How do you measure misogyny?
Bloomberg published its 2023 Gender-Equality Index on Jan. 31 and the report seems like a detailed exercise in cataloging much of the architecture of being a woman in the workplace: the broken rung, pay discrimination and the glass ceiling.
Researchers came up with their scores with a 30/70 split on assessing data sets. Thirty percent of a company’s score is based on data disclosure. The other 70% is based on what Bloomberg called “data excellence.” A gender-equitable talent pipeline, pay parity, an inclusive culture, anti-sexual harassment policies and external branding are criteria that comprise this category. The goal for employers is 100 out of 100.
This year’s list of participants included heavy hitters in banking and payments, such as American Express, JPMorgan Chase and Visa; major retailers like Target and Walmart; tech companies like Uber and consulting firms like WTW. The overall score for the 484 Bloomberg GEI employers that participated in this year’s study is 73% — commonly known as a C-minus.

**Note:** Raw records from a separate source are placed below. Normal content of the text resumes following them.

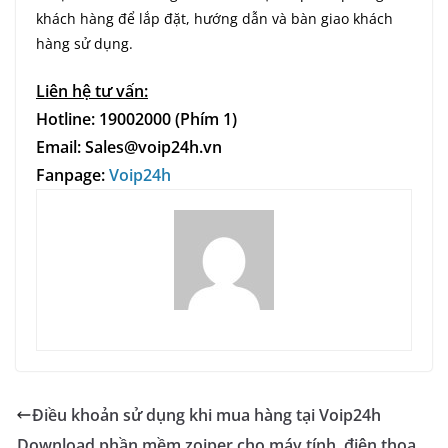
khách hàng để lắp đặt, hướng dẫn và bàn giao khách
hàng sử dụng.
Liên hệ tư vấn:
Hotline: 19002000 (Phím 1)
Email: Sales@voip24h.vn
Fanpage:
Voip24h
Điều khoản sử dụng khi mua hàng tại Voip24h
Download phần mềm zoiper cho máy tính, điện thoạ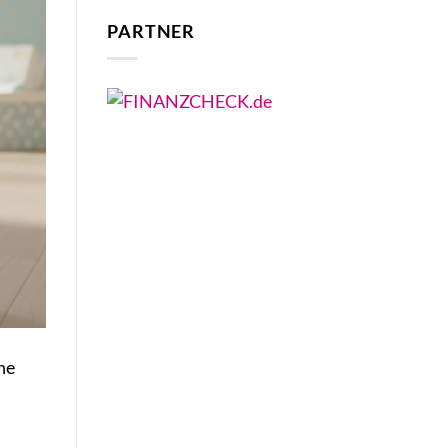
PARTNER
ne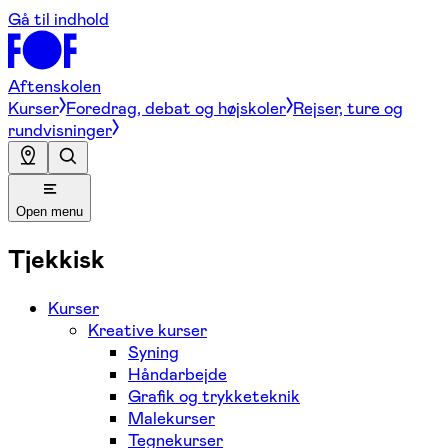
Gå til indhold
Aftenskolen
Kurser
Foredrag, debat og højskoler
Rejser, ture og
rundvisninger
Open menu
Tjekkisk
Kurser
Kreative kurser
Syning
Håndarbejde
Grafik og trykketeknik
Malekurser
Tegnekurser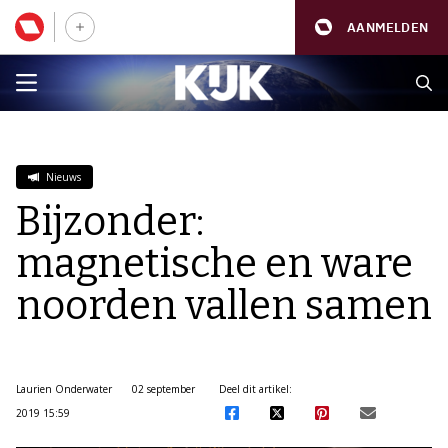
AANMELDEN
Nieuws
Bijzonder:
magnetische en ware
noorden vallen samen
Laurien Onderwater
02 september
Deel dit artikel:
2019 15:59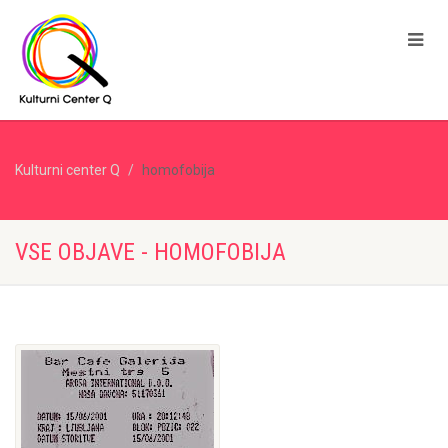
Kulturni center Q
homofobija
VSE OBJAVE - HOMOFOBIJA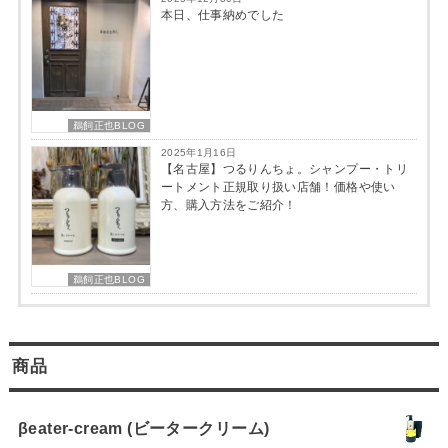
本日、仕事納めでした
鵜飼正也BLOG
2025年1月16日
【名古屋】つるりんちょ。シャンプー・トリ
ートメント正規取り扱い店舗！価格や使い
方、購入方法をご紹介！
鵜飼正也BLOG
商品
βeater-cream (ビータークリーム)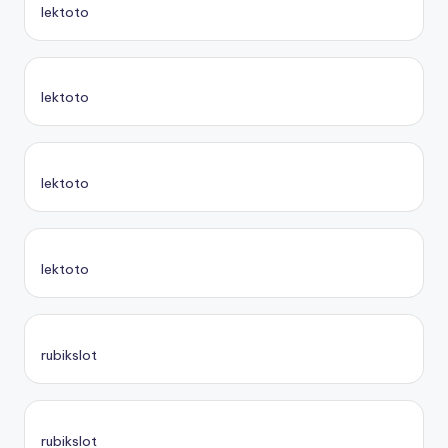
lektoto
lektoto
lektoto
lektoto
rubikslot
rubikslot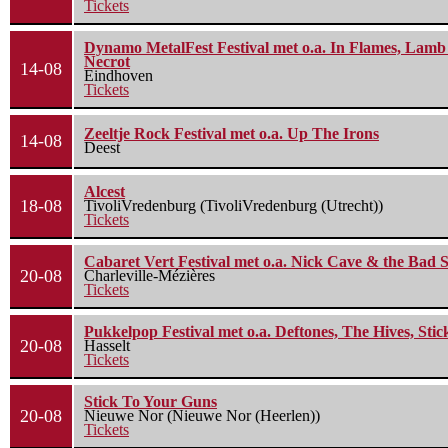
Tickets
Dynamo MetalFest Festival met o.a. In Flames, Lamb O
Necrot
14-08
Eindhoven
Tickets
Zeeltje Rock Festival met o.a. Up The Irons
14-08
Deest
Alcest
18-08
TivoliVredenburg (TivoliVredenburg (Utrecht))
Tickets
Cabaret Vert Festival met o.a. Nick Cave & the Bad S
20-08
Charleville-Mézières
Tickets
Pukkelpop Festival met o.a. Deftones, The Hives, Sti
20-08
Hasselt
Tickets
Stick To Your Guns
20-08
Nieuwe Nor (Nieuwe Nor (Heerlen))
Tickets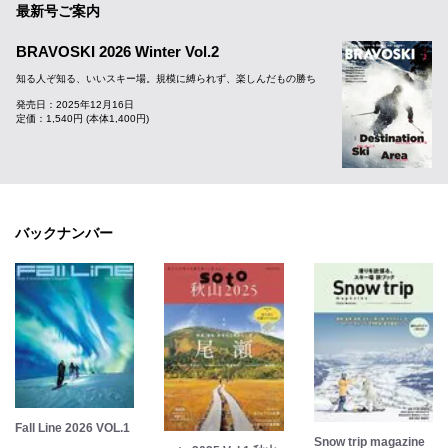
最新号ご案内
BRAVOSKI 2026 Winter Vol.2
知る人ぞ知る、いいスキー場。規模に縛られず、楽しんだもの勝ち
発売日：2025年12月16日
定価：1,540円 (本体1,400円)
バックナンバー
Fall Line 2026 VOL.1
Snow trip magazine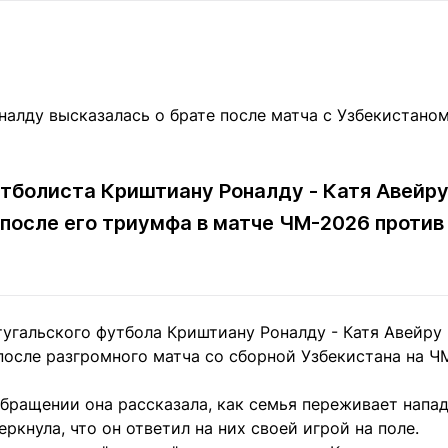
Статьи
округ спорта
Статьи
Полезное
ренды
Блоги
ига
Обзоры
емпионов
Спецпроек
тболиста Криштиану Роналду - Катя Авейру
 после его триумфа в матче ЧМ-2026 против
Контакты редакции
Вакансии
Реклама
Пресс-центр
клама
угальского футбола Криштиану Роналду - Катя Авейру 
+7 (700) 3 888 188
после разгромного матча со сборной Узбекистана на Ч
бращении она рассказала, как семья переживает напад
еркнула, что он ответил на них своей игрой на поле.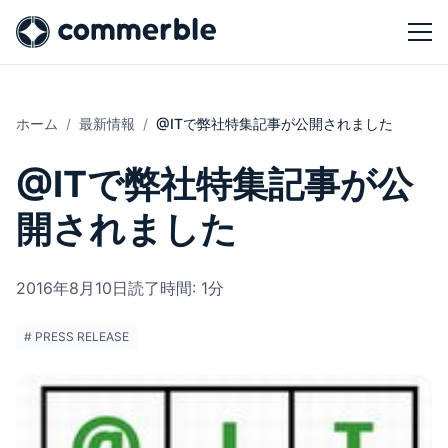
ホーム
最新情報
@ITで弊社特集記事が公開されました
@ITで弊社特集記事が公
開されました
2016年8月10日
読了時間: 1分
# PRESS RELEASE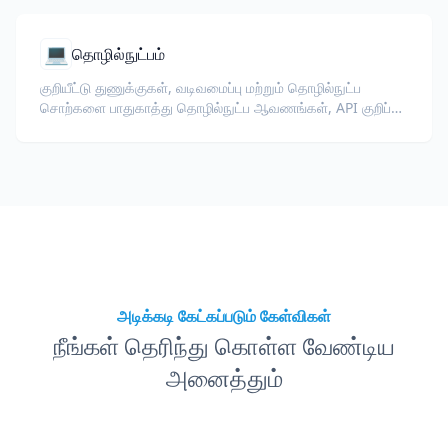
💻
தொழில்நுட்பம்
குறியீட்டு துணுக்குகள், வடிவமைப்பு மற்றும் தொழில்நுட்ப
சொற்களை பாதுகாத்து தொழில்நுட்ப ஆவணங்கள், API குறிப்பு,
வெள்ளைபத்திரங்கள் மற்றும் டெவலப்பர் வழிகாட்டிகளை
மொழிபெயர்க்கவும்.
அடிக்கடி கேட்கப்படும் கேள்விகள்
நீங்கள் தெரிந்து கொள்ள வேண்டிய
அனைத்தும்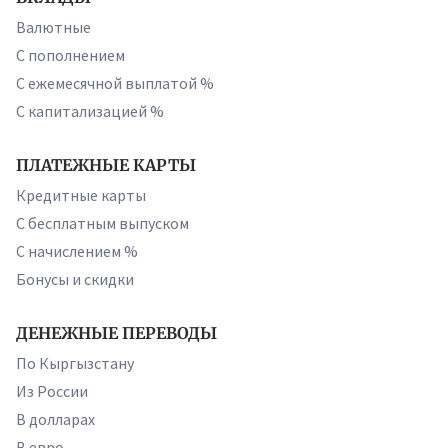
Валютные
С пополнением
С ежемесячной выплатой %
С капитализацией %
ПЛАТЕЖНЫЕ КАРТЫ
Кредитные карты
С бесплатным выпуском
С начислением %
Бонусы и скидки
ДЕНЕЖНЫЕ ПЕРЕВОДЫ
По Кыргызстану
Из России
В долларах
В евро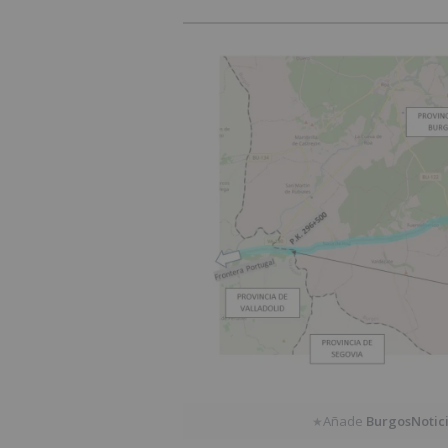
Añade
BurgosNotic
★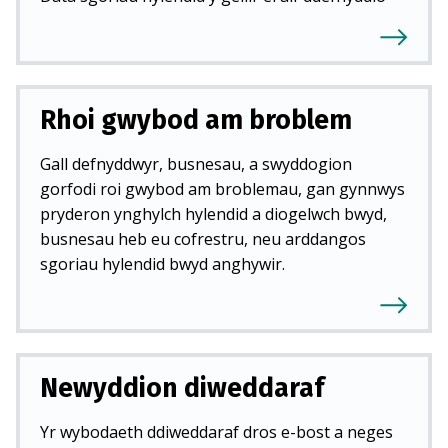
Rhoi gwybod am broblem
Gall defnyddwyr, busnesau, a swyddogion
gorfodi roi gwybod am broblemau, gan gynnwys
pryderon ynghylch hylendid a diogelwch bwyd,
busnesau heb eu cofrestru, neu arddangos
sgoriau hylendid bwyd anghywir.
Newyddion diweddaraf
Yr wybodaeth ddiweddaraf dros e-bost a neges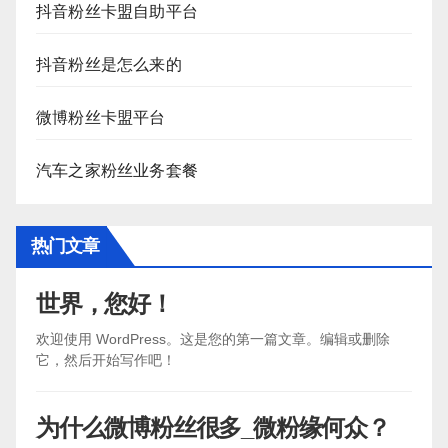
抖音粉丝卡盟自助平台
抖音粉丝是怎么来的
微博粉丝卡盟平台
汽车之家粉丝业务套餐
热门文章
世界，您好！
欢迎使用 WordPress。这是您的第一篇文章。编辑或删除
它，然后开始写作吧！
为什么微博粉丝很多_微粉缘何众？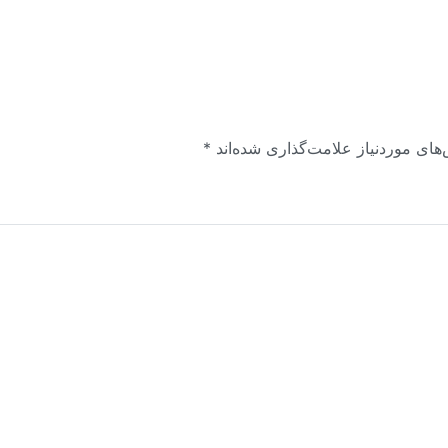
های موردنیاز علامت‌گذاری شده‌اند
*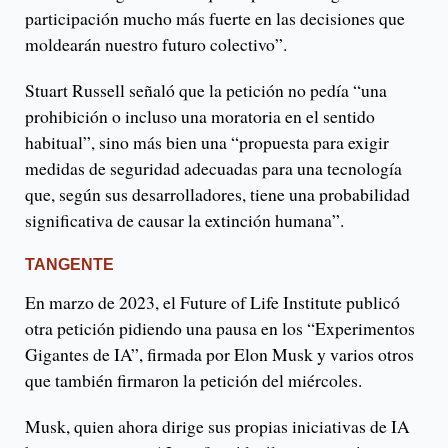
participación mucho más fuerte en las decisiones que
moldearán nuestro futuro colectivo”.
Stuart Russell señaló que la petición no pedía “una
prohibición o incluso una moratoria en el sentido
habitual”, sino más bien una “propuesta para exigir
medidas de seguridad adecuadas para una tecnología
que, según sus desarrolladores, tiene una probabilidad
significativa de causar la extinción humana”.
TANGENTE
En marzo de 2023, el Future of Life Institute publicó
otra petición pidiendo una pausa en los “Experimentos
Gigantes de IA”, firmada por Elon Musk y varios otros
que también firmaron la petición del miércoles.
Musk, quien ahora dirige sus propias iniciativas de IA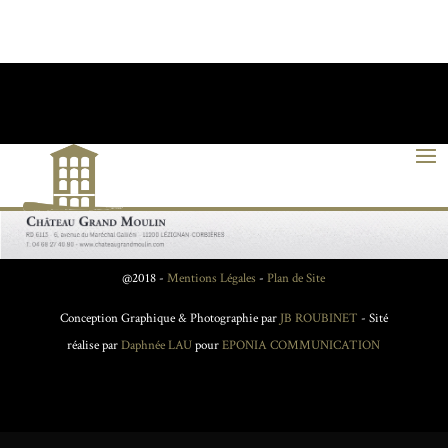
@2018 -
Mentions Légales
-
Plan de Site
Conception Graphique & Photographie par
JB ROUBINET
- Sité
réalise par
Daphnée LAU
pour
EPONIA COMMUNICATION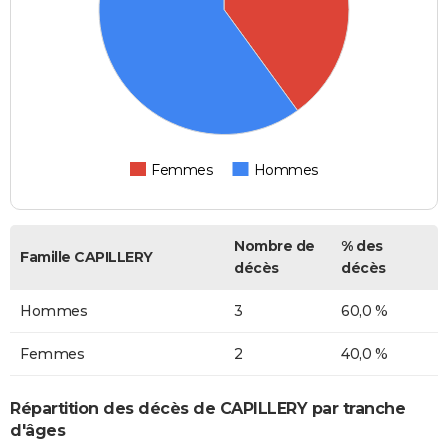
Femmes
Hommes
Nombre de
% des
Famille CAPILLERY
décès
décès
Hommes
3
60,0 %
Femmes
2
40,0 %
Répartition des décès de CAPILLERY par tranche
d'âges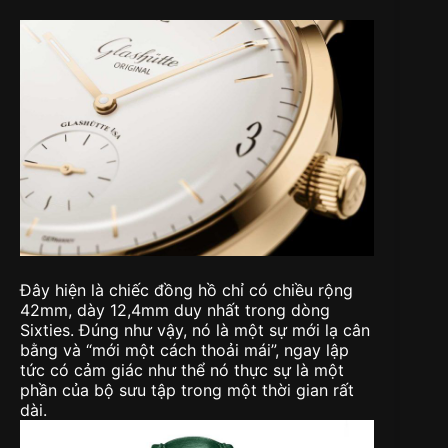
Đây hiện là chiếc đồng hồ chỉ có chiều rộng
42mm, dày 12,4mm duy nhất trong dòng
Sixties. Đúng như vậy, nó là một sự mới lạ cân
bằng và “mới một cách thoải mái”, ngay lập
tức có cảm giác như thể nó thực sự là một
phần của bộ sưu tập trong một thời gian rất
dài.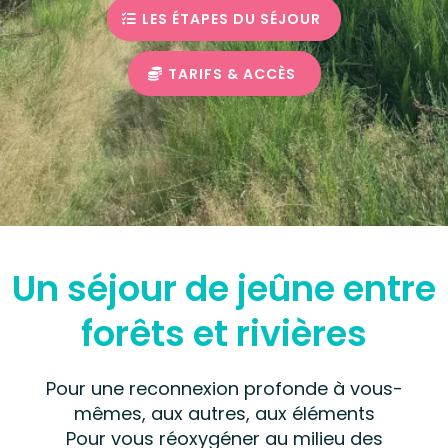
LES ÉTAPES DU SÉJOUR
TARIFS & ACCÈS
Un séjour de jeûne entre
forêts et rivières
Pour une reconnexion profonde à vous-
mêmes, aux autres, aux éléments
Pour vous réoxygéner au milieu des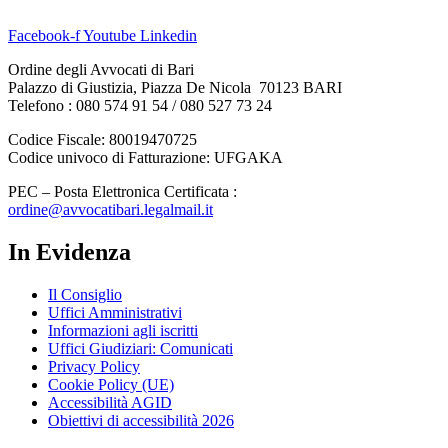
Facebook-f
Youtube
Linkedin
Ordine degli Avvocati di Bari
Palazzo di Giustizia, Piazza De Nicola 70123 BARI
Telefono : 080 574 91 54 / 080 527 73 24
Codice Fiscale: 80019470725
Codice univoco di Fatturazione: UFGAKA
PEC – Posta Elettronica Certificata :
ordine@avvocatibari.legalmail.it
In Evidenza
Il Consiglio
Uffici Amministrativi
Informazioni agli iscritti
Uffici Giudiziari: Comunicati
Privacy Policy
Cookie Policy (UE)
Accessibilità AGID
Obiettivi di accessibilità 2026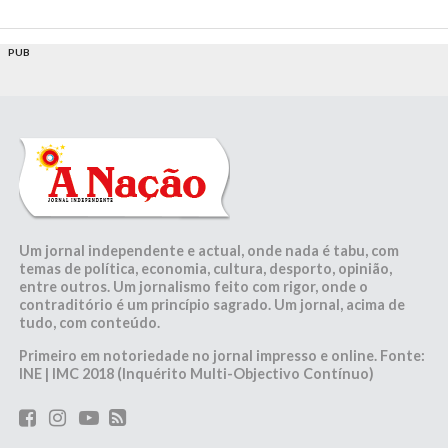
PUB
Um jornal independente e actual, onde nada é tabu, com
temas de política, economia, cultura, desporto, opinião,
entre outros. Um jornalismo feito com rigor, onde o
contraditório é um princípio sagrado. Um jornal, acima de
tudo, com conteúdo.
Primeiro em notoriedade no jornal impresso e online. Fonte:
INE | IMC 2018 (Inquérito Multi-Objectivo Contínuo)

A key area for improvement, it seems, is retention.
To be fair, by Bloomberg’s account, the employers largely have foundations for gender equity. The numbers stack up even better when women themselves are the middle managers, the senior leaders and the executives in the C-suite; increased representation from the top-down had a direct correlation with a more equitable talent pipeline. Overall, 43% of the corporate talent pool were women, GEI members reported, and 44% of those promoted during FY 2022 were women.
Still, roughly 41% of employees that ditched their companies in FY2022, respondents said, were women. (This was one of the questions that 98% of respondents answered.) Additionally, about 41% of employees furloughed or forced to take an extended leave of absence due to COVID-19 were women. (This time, 96% of survey-takers responded.)
The story these numbers tell is that gender parity, in a binary sense, is within reach and women do have support. But women also have reason to leave. This phenomenon is something that’s not lost on employers either: 86% said their company had a targeted recruiting strategy in place to increase women hires. Fifty-eight percent had shared these action plans publicly.
The attrition metrics bring to mind McKinsey and Company’s research on the massive step back from work that mothers have taken, in response to the at-home childcare demands of the COVID-19 pandemic. Previously, Mercer health research leads told HR Dive that this “pushing-out” of women from the workforce has made the importance of parental benefits “impossible to ignore.”
The GEI acknowledged childcare-related attrition in passing: flexible working policies “indicate support for both mothers and fathers, allowing new parents to share childcare duties while continuing on their professional paths.” And while most of the report relies heavily on the gender binary, Bloomberg “references primary and secondary caregivers” — instead of maternity or paternity leave — “to include all family structures.”
Additionally, the document takes a comparative look at U.S. companies’ parental leave policies versus those of global companies — and how attitudes toward reproductive-health and family-planning can be visible in employer benefits of adoption assistance, fertility treatments, egg freezing, contraception and “support for gender affirmation.”
Comprehensive benefits packages have undeniably become a retention and attention tool, Mercer experts previously said. Notably, about half (46%) of employers that offered expanded travel benefits after the Roe v. Wade rollback told Mercer they did so to “remain an employer of choice.”
One working parent advocate told HR Dive last month that prior to the pandemic, caregiver support was seen as a “nice-to-have.” Now, she said, employer-funded caregiving resources are a “must-have” for competitive businesses.
While reproductive health offerings, child care and women’s exodus from the U.S. workforce may seem like a chicken-or-the-egg conundrum, the report’s findings suggest concrete policies, initiatives and resources to support women — as women are often the ones shouldering primary caregiver responsibilities — are a solid first step to retaining them. Retention then builds a solid foundation for what companies in the GEI are striving for, at the very least: equal representation.